Daihatsu Motor has introduced its new KF minicar engine, previewed earlier this year at the Tokyo Motor Show. The 660cc Topaz KF achieves 5% greater torque, 10% better fuel economy and is 25% lighter than its predecessor.

The three-cylinder, 12-valve engine uses long-stroke pistons and ultra-compact combustion chambers, enhanced with high efficiency intake ports, friction-reduction technology, and high-strength aluminum cylinder block.

The engine generates peak output of 43 kW (58 hp) and peak torque of 65Nm.

Daihatsu will manufacture the KF engine together with the 1.0-liter 1KR minicar engine, which it developed in cooperation with Toyota Motor Corp. The firm plans to make the two engines at a combined rate of 1 million units a year.

The first car to carry the KF engine will be a new minicar model that Daihatsu plans to release in December. After that, it will use the new engine in a broader range of models.

To reduce emissions, Daihatsu is combining the KF engine with its “Super Intelligent Catalyst” technology, which is designed to prevent rhodium and other precious-metal catalyst materials from degrading and quickly activates the catalysts soon after the engine starts.
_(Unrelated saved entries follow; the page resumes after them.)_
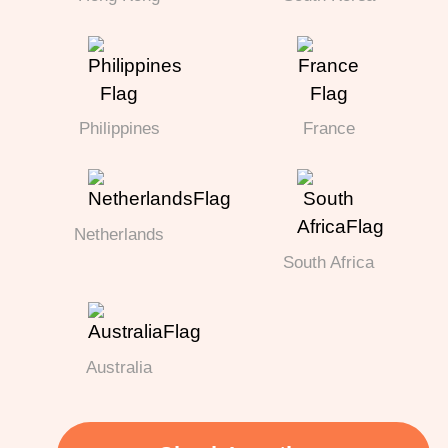
Philippines
France
Netherlands
South Africa
Australia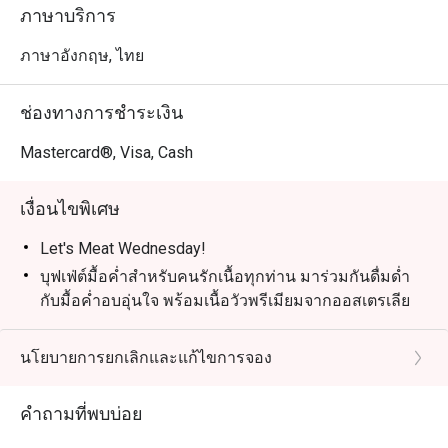
เวลา: 18:00 – 22:00 | ราคา: 890 บาทสุทธิ/ท่าน

ภาษาบริการ
เด็กอายุ 4–12 ปี: ลด 50% | เด็กอายุต่ำกว่า 4 ปี: ฟรี

ภาษาอังกฤษ, ไทย
Grand Seafood Buffet – ทุกวันศุกร์

ยกระดับสุดสัปดาห์ของคุณกับบุฟเฟ่ต์ซีฟู้ดสุดยิ่งใหญ่ ไฮไลท์
ช่องทางการชำระเงิน
รวมถึงถาดซีฟู้ดออนไอซ์ เช่น กั้งล็อบสเตอร์ หอยนางรม นำ
เข้าฝรั่งเศส กุ้งแม่น้ำ และซาชิมิญี่ปุ่น พร้อมสลัด ซุป และ
Mastercard®, Visa, Cash
ขนมปังอบสดใหม่ สำหรับคนรักเนื้อยังมีเนื้อออสเตรเลียย่าง
ให้ลิ้มลอง

เงื่อนไขพิเศษ
เวลา: 18:00 – 22:00 | ราคา: 1,390 บาทสุทธิ/ท่าน

เด็กอายุ 4–12 ปี: ลด 50% | เด็กอายุต่ำกว่า 4 ปี: ฟรี

Let's Meat Wednesday!
บุฟเฟ่ต์มื้อค่ำสำหรับคนรักเนื้อทุกท่าน มาร่วมกันดื่มด่ำ
สถานที่: ห้องอาหาร Bubbles, Grand Mercure Phuket 
กับมื้อค่ำอบอุ่นใจ พร้อมเนื้อวัวพรีเมียมจากออสเตรเลีย
Patong Resort and Villas
ย่างอย่างพิถีพิถัน, ซีฟู้ดสดใหม่บนน้ำแข็ง, เมนูอินเดีย
รสชาติจัดจ้าน และซูชิ & ซาชิมิสดใหม่ ทุกอย่างเพียง
นโยบายการยกเลิกและแก้ไขการจอง
THB 890
วันที่: ทุกวันพุธ
คำถามที่พบบ่อย
สถานที่: ห้องอาหาร Bubbles Restaurant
Daihatsu“ Super Intelligent Catalyst”. Click to enlarge.

The original “Intelligent Catalyst” provided self-regeneration in a palladium-based catalytic converter.

The technology achieved a major reduction in the amount of palladium used in automotive catalysts, and also lowered the cost of the catalyst. By the end of September 2005, the number of vehicles equipped with the original Intelligent Catalyst had exceeded 1,500,000 units.

The Super Intelligent Catalyst, also introduced at the Tokyo Motor Show in October, extends that self-regenerative function to support rhodium (Rh) and platinum (Pt), as well as the original palladium (Pd), thereby covering the three most commonly used precious metals in catalytic converters.

Automotive catalysts are continuously exposed to high operating temperatures of 800°C or more, causing the metal particles to agglomerate and grow, thereby decreasing overall surface area and deteriorating catalytic activity.

In anticipation of this degradation, an extra portion of precious metals is used in the manufacture of catalytic converters to compensate for the reduction of the working surface areas of the metals in order to maintain their catalytic performance for a longer time.

In the Super Intelligent Catalyst the metal ions of platinum and rhodium are placed in a special perovskite-type ceramic crystal lattice, and surrounded by six ions of oxygen.

Platinum and rhodium react in response to an inherent fluctuation in the oxygen concentration of exhaust gas from a gasoline engine. Platinum and rhodium come out of the perovskite-type ceramic crystal and form metallic nano-particles when there is insufficient oxygen.

Conversely, when there is surplus oxygen, the metallic nano-particles of platinum and rhodium return to the perovskite-type crystal as metal ions. This motion is repeated according to the natural fluctuation of the exhaust gas, and is called the self-regenerative function.

The motion of platinum and rhodium in and out of perovskite-type crystal occurs continuously, and the particle growth of platinum and rhodium is suppressed by the self-regenerative function. As a result, the Super Intelligent Catalyst is able to maintain excellent catalytic performance using only a small amount of precious metals.

The original Intelligent Catalyst with a self-regenerative function for palladium (Pd) was developed in 2002, and it contained lanthanum and iron as the LaFePdO3 perovskite. However, when the LaFeO3 perovskite crystal is used for platinum and rhodium, since the stable valences differ from Pd, the self-regeneration does not function well.

The new Super Intelligent Catalyst uses of a completely new perovskite-type crystal consisting of a different composition to support the additional metals.

The Super Intelligent Catalyst technology makes it possible to reduce the amount of precious metals used in catalysts, which should, in turn, reduce the cost.